> _Exercise material_
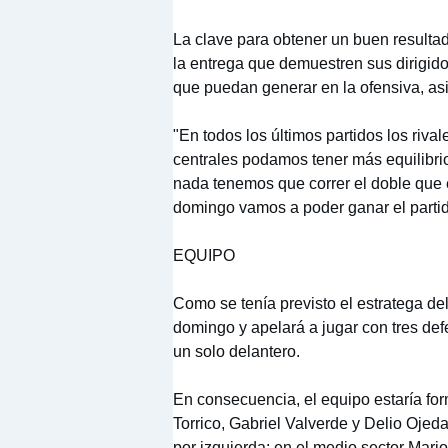
La clave para obtener un buen resulta
la entrega que demuestren sus dirigid
que puedan generar en la ofensiva, a
"En todos los últimos partidos los riv
centrales podamos tener más equilibri
nada tenemos que correr el doble que e
domingo vamos a poder ganar el partido
EQUIPO
Como se tenía previsto el estratega de
domingo y apelará a jugar con tres def
un solo delantero.
En consecuencia, el equipo estaría fo
Torrico, Gabriel Valverde y Delio Ojed
por izquierda; en el medio sector Mari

> _Assignment_
When you write out the material again, keep every word exact and omit the pictures.

> _Result of this task_
La clave para obtener un buen resulta
la entrega que demuestren sus dirigid
que puedan generar en la ofensiva, a
"En todos los últimos partidos los riv
centrales podamos tener más equilibri
nada tenemos que correr el doble que e
domingo vamos a poder ganar el partido
EQUIPO
Como se tenía previsto el estratega de
domingo y apelará a jugar con tres def
un solo delantero.
En consecuencia, el equipo estaría fo
Torrico, Gabriel Valverde y Delio Ojed
por izquierda; en el medio sector Mari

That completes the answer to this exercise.